The Relationship You Build with Teachers Matters for Your Child
When parents and preschool teachers genuinely trust one another, children feel it. The environment between home and school becomes consistent — children do not have to navigate two separate worlds with conflicting messages and expectations. That consistency is not a small thing. For young children, it is one of the most stabilizing conditions that exists.

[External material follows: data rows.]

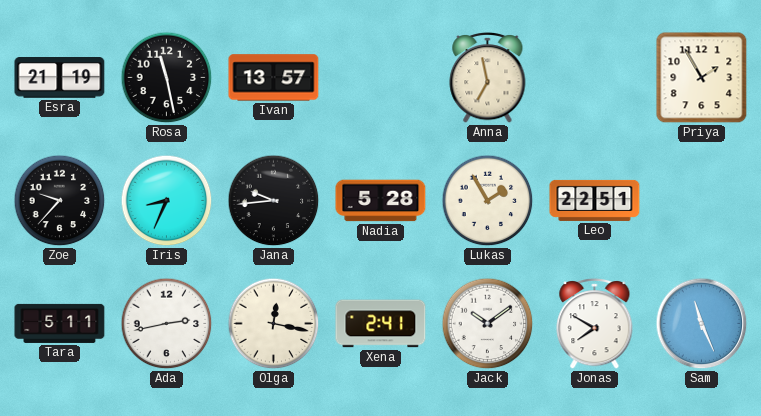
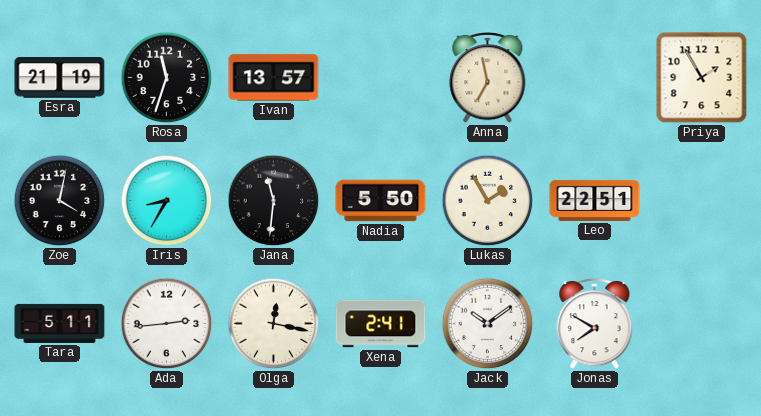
Rosa: 11:28 -> 11:33
Zoe: 9:37 -> 4:02
Iris: 8:34 -> 8:35
Jana: 9:44 -> 11:31
Nadia: 5:28 -> 5:50
Ada: 2:43 -> 2:44
Sam: 11:26 -> none
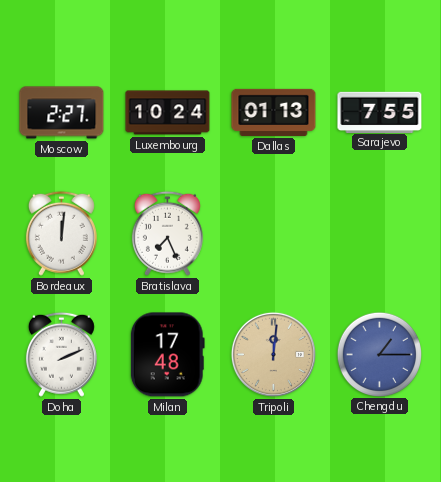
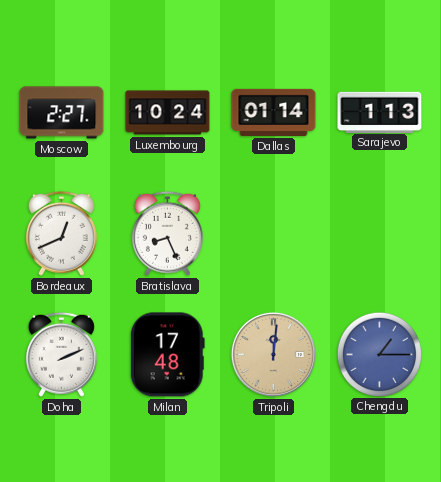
Dallas: 01:13 -> 01:14
Sarajevo: 7:55 -> 1:13
Bordeaux: 12:01 -> 12:41
Bratislava: 7:26 -> 8:26
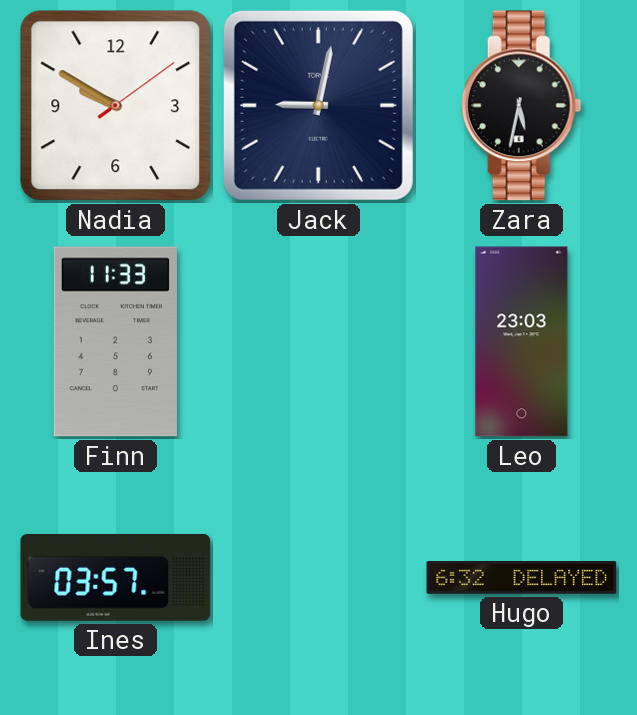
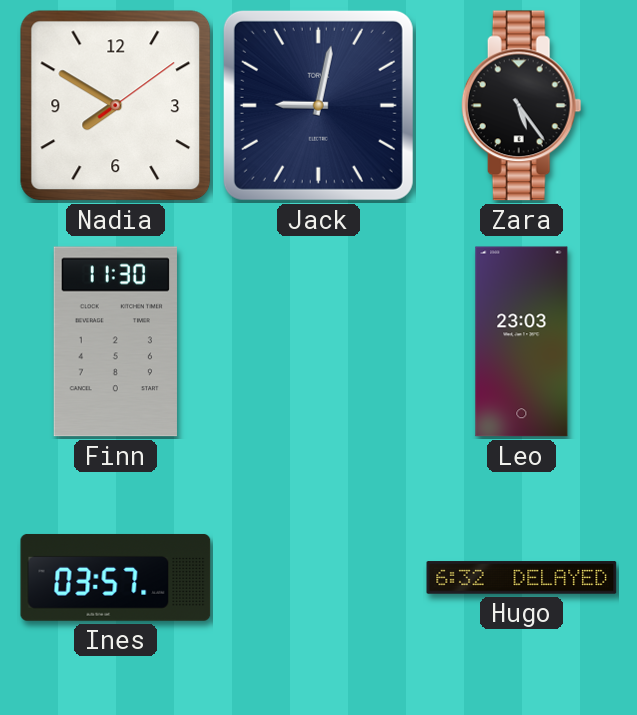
Nadia: 9:50 -> 7:50
Zara: 5:32 -> 5:24
Finn: 11:33 -> 11:30
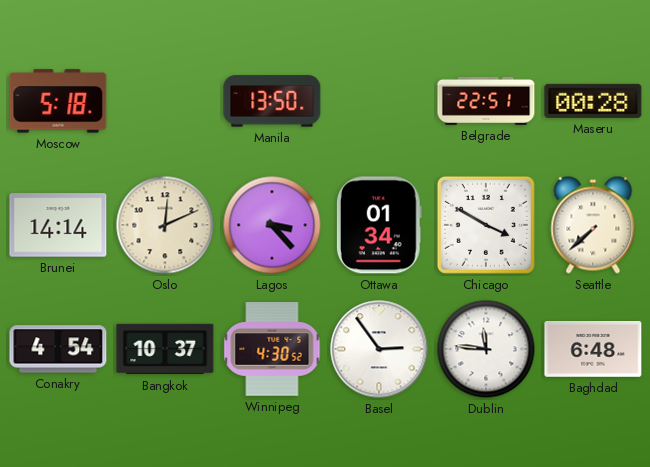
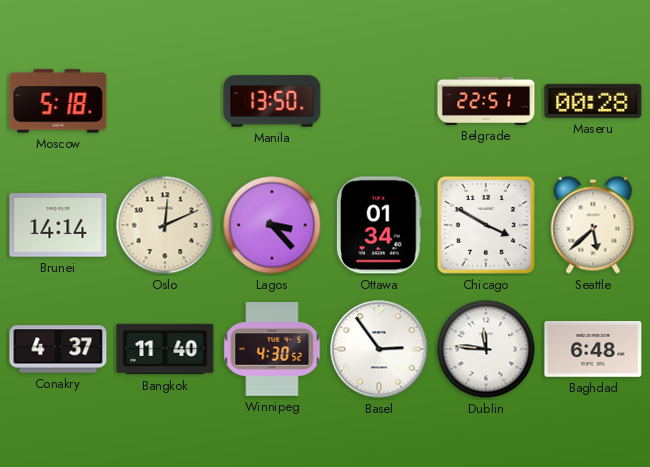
Seattle: 7:38 -> 5:38
Conakry: 4:54 -> 4:37
Bangkok: 10:37 -> 11:40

What Trust Between Parents and Teachers Actually Requires
Trust in this context is not about liking each other, though that helps. It is about a shared understanding of the child, open and honest communication, and mutual respect for each other's role. For that to develop:
- Teachers need to be willing to communicate the real picture — not just the highlights, but the struggles, too
- Parents need to feel welcome to ask questions without being made to feel anxious or intrusive
- Both sides need to assume good intent from the other rather than defaulting to defensiveness
- There needs to be a clear channel for communication that is proactive rather than reactive
How to Start the Relationship Well
The beginning of the school year — or the beginning of enrollment for a new family — is the most important window for building this relationship. Share what your child needs. Tell teachers what your mornings are like, what tends to be hard, what brings your child comfort. Teachers who have that information can care for your child more precisely. That specificity is what makes the difference between a teacher who knows a child and one who is simply supervising them.
When Something Goes Wrong
Every good relationship is tested at some point. A child has a hard week. There is a miscommunication about something that happened during the day. How the school responds in those moments — whether teachers approach it with openness or defensiveness, whether the resolution feels like a genuine repair — tells you more about the school's culture than anything else.
At The Academy at Craig Ranch, we believe the family-school relationship is part of how we care for children. We are not simply a service you purchase. We are a community you join, and that community is built on honest, ongoing connection.